━━━━━ DATA FOR ANALYSIS
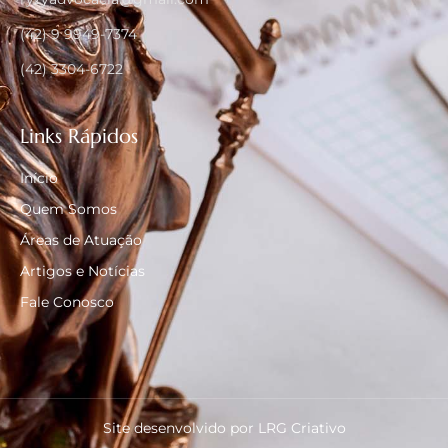
(42) 9 9949-7374
(42) 3304-6722
Links Rápidos
Início
Quem Somos
Áreas de Atuação
Artigos e Notícias
Fale Conosco
Site desenvolvido por LRG Criativo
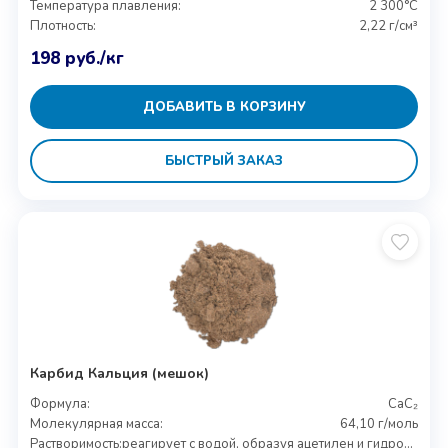
Температура плавления:
2 300°C
Плотность:
2,22 г/см³
198
руб.
/кг
ДОБАВИТЬ В КОРЗИНУ
БЫСТРЫЙ ЗАКАЗ
Карбид Кальция (мешок)
Формула:
CaC₂
Молекулярная масса:
64,10 г/моль
Растворимость:
реагирует с водой, образуя ацетилен и гидроксид кальция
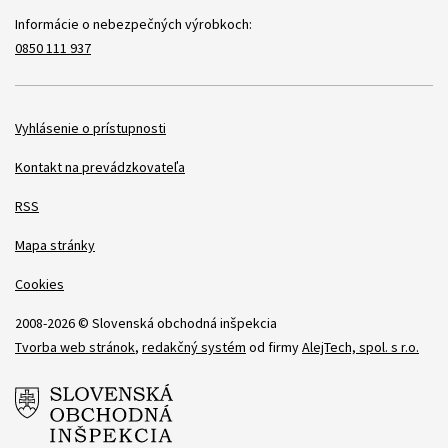
Informácie o nebezpečných výrobkoch:
0850 111 937
Položky
Vyhlásenie o prístupnosti
Kontakt na prevádzkovateľa
RSS
Mapa stránky
Cookies
2008-2026 © Slovenská obchodná inšpekcia
Tvorba web stránok
,
redakčný systém
od firmy
AlejTech, spol. s r.o.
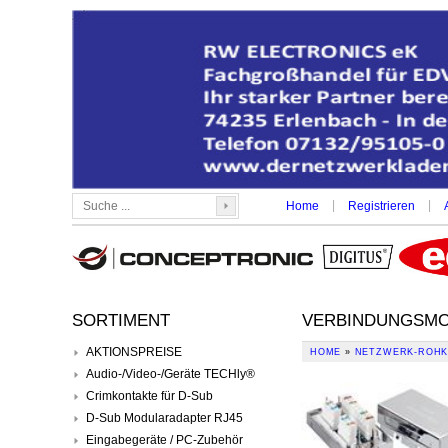
|
|
Home
Registrieren
SORTIMENT
VERBINDUNGSMOD
AKTIONSPREISE
HOME
»
NETZWERK-ROHK
Audio-/Video-/Geräte TECHly®
Crimkontakte für D-Sub
D-Sub Modularadapter RJ45
Eingabegeräte / PC-Zubehör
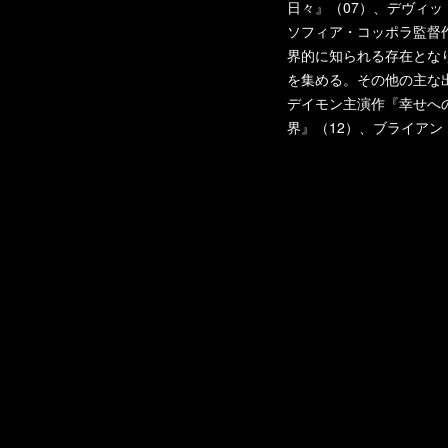
日々』（07）、デヴィ
ソフィア・コッポラ監督作品
界的に知られる存在とな
を集める。その他の主な出
デイモン主演作『幸せへ
界』（12）、ブライア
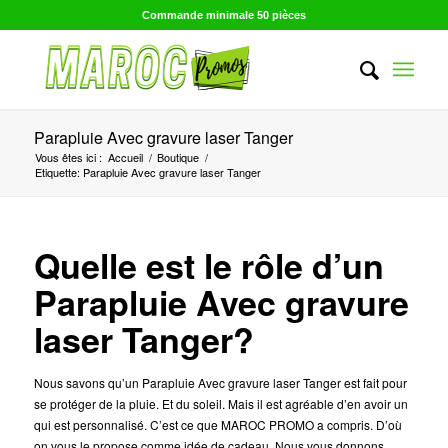
Commande minimale 50 pièces
Parapluie Avec gravure laser Tanger
Vous êtes ici :
Accueil
/
Boutique
/
Etiquette: Parapluie Avec gravure laser Tanger
Quelle est le rôle d’un
Parapluie Avec gravure
laser Tanger?
Nous savons qu’un Parapluie Avec gravure laser Tanger est fait pour
se protéger de la pluie. Et du soleil. Mais il est agréable d’en avoir un
qui est personnalisé. C’est ce que MAROC PROMO a compris. D’où
on vous le propose comme idée de cadeau. Nous vous donnons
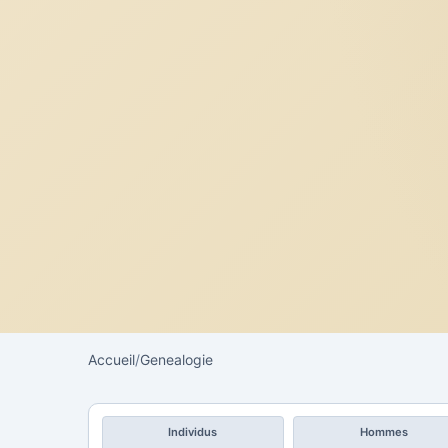
Accueil
/
Genealogie
Individus
Hommes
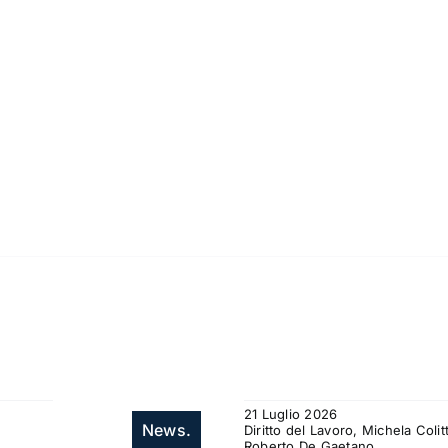
21 Luglio 2026
News.
Diritto del Lavoro, Michela Col
Roberto De Gaetano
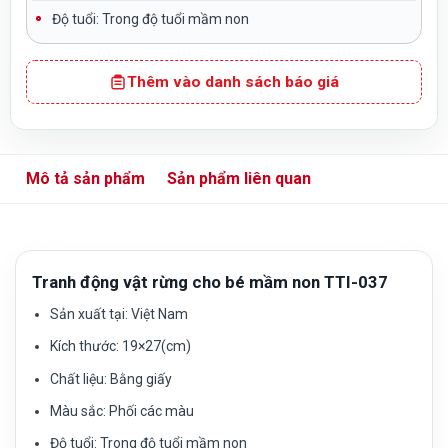
Độ tuổi:
Trong độ tuổi mầm non
Thêm vào danh sách báo giá
Mô tả sản phẩm
Sản phẩm liên quan
Tranh động vật rừng cho bé mầm non TTI-037
Sản xuất tại:
Việt Nam
Kích thước: 19×27(cm)
Chất liệu:
Bằng giấy
Màu sắc
: Phối các màu
Độ tuổi:
Trong độ tuổi mầm non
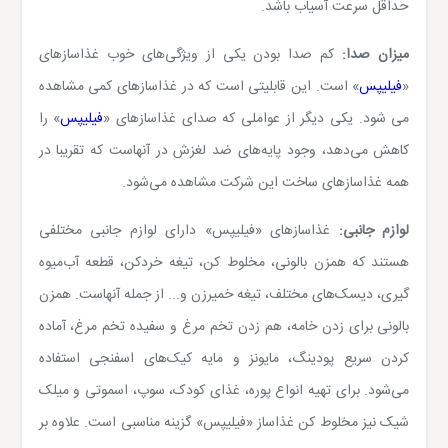
حداقل سرعت آسیاب باشد.
میزان صدا:
کم صدا بودن یکی از ویژگی‌های خوب غذاسازهای
«
فیلیپس
» است. این قابلیتی است که در غذاسازهای کمی مشاهده
می شود. یکی دیگر از عواملی که صدای غذاسازهای «
فیلیپس
» را
کاهش می‌دهد، وجود پایه‌های ضد لغزش در آنهاست که تقریبا در
همه غذاسازهای ساخت این شرکت مشاهده می‌شود.
لوازم جانبی:
غذاسازهای «فیلیپس» دارای لوازم جانبی مختلفی
هستند که همزن بالونی، مخلوط‌ کن، تیغه‌ خردکن، قطعه‌ آب‌میوه
گیری، دیسک‌های مختلف، تیغه‌ خمیرزن و... از جمله آنهاست. همزن
بالونی برای زدن خامه، هم ‌زدن تخم‌ مرغ و سفیده‌ تخم ‌مرغ، آماده
کردن سریع پودینگ، مایونز و مایه‌ کیک‌های اسفنجی استفاده
می‌شود. برای تهیه انواع پوره، غذای کودک، سوپ، اسموتی و میلک‌
شیک نیز مخلوط‌ کن غذاساز «فیلیپس» گزینه مناسبی است. علاوه بر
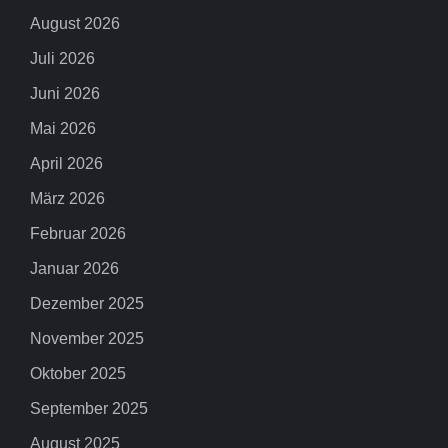
August 2026
Juli 2026
Juni 2026
Mai 2026
April 2026
März 2026
Februar 2026
Januar 2026
Dezember 2025
November 2025
Oktober 2025
September 2025
August 2025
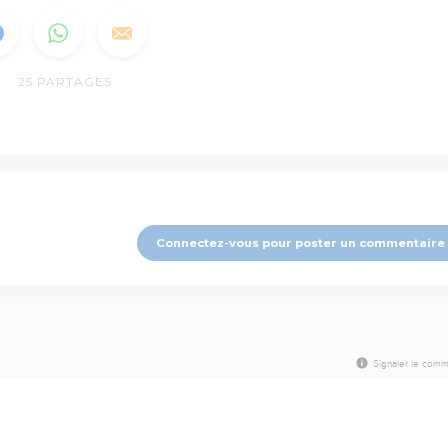
25
PARTAGES
Connectez-vous pour poster un commentaire
Signaler le comm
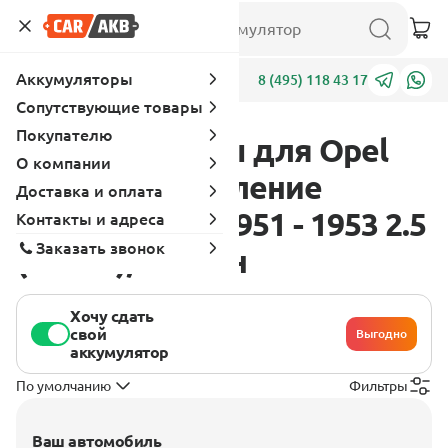
Аккумуляторы
Адреса
8 (495) 118 43 17
Сопутствующие товары
Покупателю
Аккумуляторы для Opel
О компании
Kapitan 1 поколение
Доставка и оплата
[рестайлинг] 1951 - 1953 2.5
Контакты и адреса
Заказать звонок
(58 л.с.), бензин
Хочу сдать
свой
Выгодно
аккумулятор
По умолчанию
Фильтры
Ваш автомобиль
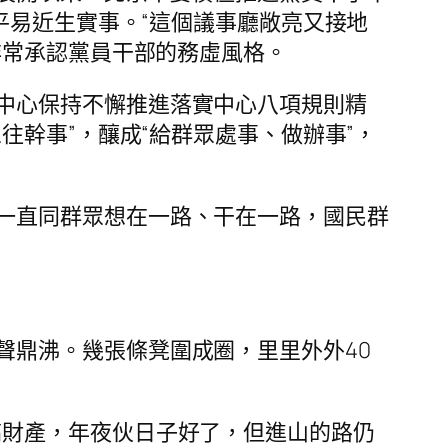
平易近生實事。“這個議事廳敞亮又接地
非常承認黨員干部的務虛風格。
中心保持不懈推進落實中心八項規則精
往幹事”，釀成“給群眾處事、做辦事”，
一直同群眾想在一路、干在一路，國民群
聲鼎沸。幾張條凳圍成圈，里里外外40
搞財產，年夜伙日子好了，但進山的路仍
━━━━━━━━━━
### [TASK GOAL]
Extract, from the material above, each line holding the word "Nous".

### [SOLVED EXERCISE]
Nous savons qu’un Parapluie Avec gravure laser Tanger est fait pour
on vous le propose comme idée de cadeau. Nous vous donnons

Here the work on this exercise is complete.